Lastly, vitamin D and calcium work together to protect your bones; calcium helps build and maintain bones, while vitamin D helps your body effectively absorb calcium. So even if you’re taking in enough calcium, it could be going to waste if you’re deficient in vitamin D. Ultimately, vitamin D is necessary for strong bones and it reduces the risk of fractures. If you don’t get enough vitamin D, you’re more likely to break bones as you age.

Though your body needs vitamin D to absorb calcium, you don’t need to take vitamin D at the same time as a calcium supplement.

But don’t forget magnesium! Vitamin D can’t be metabolized without sufficient magnesium levels, meaning vitamin D remains stored and inactive for as many as 50 percent of Americans. In addition, vitamin D supplements can increase a person’s calcium and phosphate levels even while that person remains vitamin D deficient.

Vitamin D deficiency is more common than once suspected. Nearly 1 in 4 people in the US have vitamin D blood levels that are too low or inadequate for bone and overall health, according to the National Institutes for Health.

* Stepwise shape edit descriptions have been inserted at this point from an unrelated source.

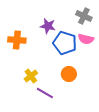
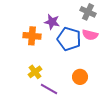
orange cross: (17, 40) -> (32, 36), moved
orange circle: (69, 74) -> (80, 77), moved

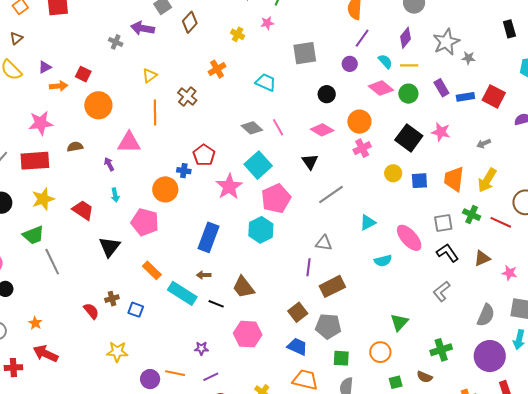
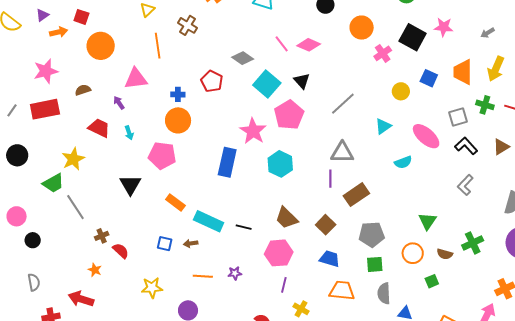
gray diamond: (252, 128) -> (243, 58), moved
pink diamond: (322, 130) -> (309, 45), moved
pink cross: (362, 148) -> (383, 53), moved
black triangle: (310, 162) -> (302, 81), moved
blue cross: (184, 171) -> (178, 94), moved
yellow circle: (393, 173) -> (401, 91), moved
blue square: (419, 181) -> (429, 78), turned 36
pink star: (229, 187) -> (253, 131), moved
yellow star: (43, 199) -> (73, 159), moved
red trapezoid: (83, 210) -> (99, 128), moved
cyan hexagon: (261, 230) -> (280, 164), moved
gray triangle: (324, 243) -> (342, 153), size x1.4
brown arrow: (204, 275) -> (191, 243), moved
brown trapezoid: (243, 287) -> (287, 218), moved
brown cross: (112, 299) -> (102, 236), moved
orange star: (35, 323) -> (95, 270), moved
gray pentagon: (328, 326) -> (372, 234), moved
orange line: (175, 373) -> (203, 276), moved
purple line: (211, 377) -> (284, 285), moved, turned -42
brown semicircle: (425, 377) -> (445, 254), moved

The daily recommended amount of vitamin D for adults is 600 IU, but the upper limit is 4,000 IU. Some studies suggest that a higher daily intake of 1000–4000 IU is needed to maintain optimal blood levels. Going above 4000 IU may be toxic and should only be done under the supervision of a doctor or Registered Dietician.

There are two major types of vitamin D:

• Vitamin D2 (ergocalciferol) – which is synthesized by plants and is not produced by the human body

• Vitamin D3 (cholecalciferol) – which is made in large quantities in the skin when sunlight strikes bare skin. It can also be ingested from animal sources

Evidence suggests that vitamin D3 is approximately three times more effective at maintaining serum concentrations because the binding protein has a higher affinity to vitamin D3 than vitamin D2. This allows vitamin D3 to reside in the circulatory system longer and increase the concentration to sufficient levels more quickly.

Most over-the-counter vitamin/multivitamin preparations use vitamin D3.

Since vitamin D is fat-soluble, it is better to choose oil-based supplements or take it with food that contains some fat.

Good dietary sources include fatty fish, fish oils, egg yolk, butter and liver. All of these contain fat.

Vitamin D is special: It’s the only vitamin that we can make ourselves—our bodies create vitamin D in the form of a hormone when we process sunlight. When your skin is exposed to sunlight, it makes vitamin D from cholesterol. That’s why getting enough sunlight is very important for maintaining optimal vitamin D levels.

Factors that impact the ability of the body to synthesize vitamin D through the skin include: time of year, time of day, the presence of clouds and/or smog, skin melanin content, the application of sunscreen, and geographic latitude. For example, residents at 42° N latitude or higher are unable to synthesize vitamin D via the skin during the winter months (from November through February).

Assuming your diet is decent, if there’s only one supplement you should take for your health, it’s probably vitamin D.